Pematang Siantar, R24J
Sumatera Utara, [ 09-01-2026 ] — Kongres Pemberantasan Korupsi Manipulatif Rakyat Indonesia (KPKM RI) akan mengawali pelaksanaan Education & Anti Narcotics KPKM RI Award dengan menggelar Dialog Kebangsaan bertema penguatan penegakan hukum dan pencegahan korupsi serta narkotika di Indonesia.
Dialog kebangsaan ini menghadirkan para pemangku kepentingan strategis nasional dan daerah sebagai pembicara, antara lain perwakilan Komisi Pemberantasan Korupsi (KPK) RI, DPR RI Komisi XIII, Kepolisian Daerah Sumatera Utara (Polda Sumut), Badan Narkotika Nasional (BNN) Provinsi Sumatera Utara, Kejaksaan Tinggi Sumatera Utara, serta Gubernur Sumatera Utara atau yang mewakili.
Ketua Umum KPKM RI, Hunter D. Samosir, menyampaikan bahwa dialog kebangsaan ini menjadi ruang strategis untuk mempertemukan pandangan lintas lembaga dalam menghadapi dua kejahatan luar biasa (extraordinary crimes), yakni korupsi dan peredaran narkotika, yang masih menjadi ancaman serius bagi masa depan bangsa.
“Korupsi dan narkotika adalah kejahatan sistemik yang merusak sendi negara dan generasi muda.
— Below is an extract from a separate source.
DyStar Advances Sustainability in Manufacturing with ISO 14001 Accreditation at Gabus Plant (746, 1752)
Melalui dialog kebangsaan ini, KPKM RI ingin mendorong penguatan sinergi antar lembaga serta menghadirkan rekomendasi nyata bagi penegakan hukum dan pencegahan sejak dini,” tegas Hunter.
Dialog ini juga menjadi bagian penting dalam rangkaian Education & Anti Narcotics KPKM RI Award, sebuah ajang apresiasi yang diberikan kepada institusi, tokoh, dan elemen masyarakat yang dinilai berkomitmen serta berkontribusi nyata dalam upaya pendidikan antikorupsi dan pemberantasan narkotika, khususnya di wilayah Sumatera Utara.
KPKM RI menilai bahwa pendekatan edukasi, pencegahan, dan penegakan hukum yang berkeadilan harus berjalan seiring untuk menciptakan tata kelola pemerintahan yang bersih serta melindungi generasi muda dari bahaya narkotika.
Melalui kegiatan ini, KPKM RI berharap terbangun kesadaran kolektif, kolaborasi berkelanjutan, dan komitmen bersama seluruh pemangku kepentingan dalam mewujudkan Indonesia yang bersih dari korupsi dan narkoba.